Ich kann nichts zu Israel sagen, weil ich Ausländerin bin – denke ich. Aus diesem bürgerschaftlichen Limbo heraus fühle ich mich annulliert und gehe den Schwierigkeiten, so gut ich kann, aus dem Weg. Die Gesetze von hier wie von dort haben Auswirkungen auf mich, doch sie wissen nicht, wie sie mit mir verfahren sollen. Damit meine Kinder nach Venezuela einreisen konnten, musste ich für sie die argentinische Staatsbürgerschaft beantragen – die ihnen väterlicherseits zustand. Es war kaum von Bedeutung, dass sie meine Kinder waren: Wenn sie mit israelischem Pass reisen, können sie in das Land nicht einreisen, in dem ich geboren bin und in dem ich bis vor kurzem lebte. Jedes Mal, wenn ich mich dem Schalter irgendeines Beamtens nähere, muss ich erläutern, wie ich hier gelandet bin. Jedes Mal, wenn ich eine Flughafen betrete, muss ich erklären, warum ich dort hin fahren möchte. An dem Tag, an dem meine Kinder die argentinische Staatsbürgerschaft erhielten, sind wir ein Steak in einem argentinischen for export-Restaurant essen gegangen, um zu feiern. Die Musik, mit der wir in diesem möchte-gern-gaucho-artigen Simulakrum empfangen wurden, spielte gerade jenes alte Tränendrüsenlied mit den Zeilen no soy de aquí, ni soy de allá (ich bin nicht von hier, noch bin ich von dort“.

Keine der Fahnen behagt mir.
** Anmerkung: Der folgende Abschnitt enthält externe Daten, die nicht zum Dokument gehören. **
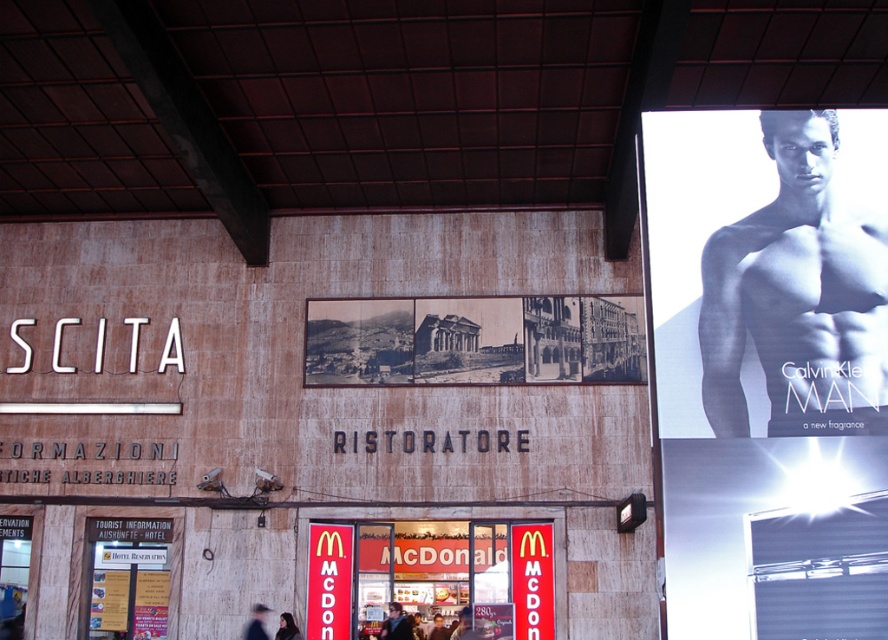 You are standing in front of the building and want to touch both points mentioned. Which point should you reach for first, the point at coordinates point (338,608) or the point at coordinates point (401,628)?

You should reach for point (338,608) first because it is closer to you than point (401,628). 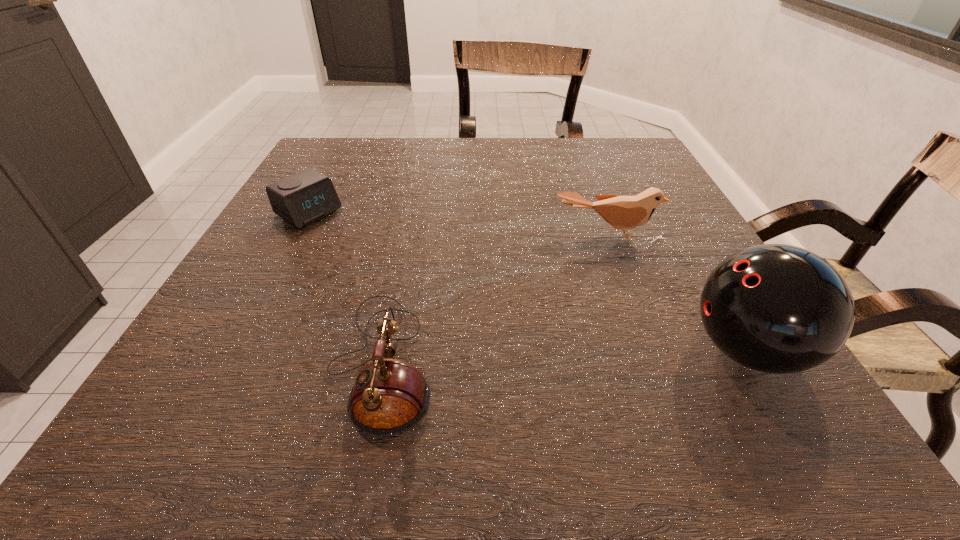 Where is `free spot located on the surface of the tallest object near the finger holes`? This screenshot has height=540, width=960. free spot located on the surface of the tallest object near the finger holes is located at coordinates (636, 350).

You are a GUI agent. You are given a task and a screenshot of the screen. Output one action in this format:
    pyautogui.click(x=<x>, y=<y>)
    Task: Click on the blank area located 0.190m on the front-facing side of the shortest object
    
    Given the screenshot: What is the action you would take?
    pyautogui.click(x=389, y=260)

Where is `vacant region located on the front-facing side of the shortest object`? This screenshot has height=540, width=960. vacant region located on the front-facing side of the shortest object is located at coordinates (426, 282).

Where is `vacant point located on the front-facing side of the shortest object`? Image resolution: width=960 pixels, height=540 pixels. vacant point located on the front-facing side of the shortest object is located at coordinates (368, 247).

This screenshot has height=540, width=960. Find the location of `vacant space located 0.100m at the beak of the bird`. vacant space located 0.100m at the beak of the bird is located at coordinates (605, 280).

The height and width of the screenshot is (540, 960). I want to click on vacant space located 0.310m at the beak of the bird, so click(x=610, y=375).

Where is `blank space located at the beak of the bird`? This screenshot has height=540, width=960. blank space located at the beak of the bird is located at coordinates (606, 303).

This screenshot has width=960, height=540. What are the coordinates of `telephone present at the near edge` in the screenshot? It's located at (390, 396).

Falls im Nahen Osten das Wasser ausgeht, kehre ich nach Venezuela zurück. Falls ein neuer Krieg ausbricht, falls ich ein Attentat aus nächster Nähe erlebe, falls das Mittelmeer vor Medusen brennt, falls die so sehr versprochene Atombombe endlich auf dieser Seite landet, kehre ich nach Hause zurück. Aber mein Zuhause ist nicht mehr mein Zuhause, sondern ein Schlachtfeld, auf dem die Gewalt und die Verbrecherbanden mit großen Abstand über jede gute Absicht siegen. Mit Venezuela geht es den Bach hinunter dank seiner Irrfahrt mit Kurs auf ein Ziel namens „Sozialismus des 21. Jahrhunderts“ oder trotz dieses Unterfangens. Eine vorgeblich neuartige Doktrin, die aber auf uralten Konzepten und Worten aufbaut.

Seit zehn Jahren ist der Staat damit zugange, die Namen der Ministerien, der Institute, der Abteilungen, der Banken, der Fernsehanstalten, der Währung zu ändern. Alles muss einen Namen erhalten, der der neuen politischen Realität entspricht. Ich weiß von nichts mehr, wie es heißt. Währenddessen hält uns die Titelseite einer Auflage starken Tageszeitung eine schmerzhafte Realität vor Augen: Auf dem Foto sieht man die verhüllten Körper  von einem Dutzend Toten in einem Leichenschauhaus, die aus Platzmangel auf irgendeinem Flur aufgetürmt wurden. Alle wurden an einem x-beliebigen Wochenende in Caracas von Kriminellen ermordet. Körper, die verwesen, ohne dass jemand ihnen die Augen schließt und für das Begräbnis (ein Massengrab, natürlich) zurecht macht. Ein Krieg. Wenn irgendjemand sagt, dass er oder sie es nicht mehr aushält, mit so viel Gewalt zu leben, findet ein Minister das lustig. Vielleicht bezichtigt er diese Tageszeitung der Eschatologie und veranlasst ihre Schließung, um sich so von seinem riesigen Lacher zu erholen.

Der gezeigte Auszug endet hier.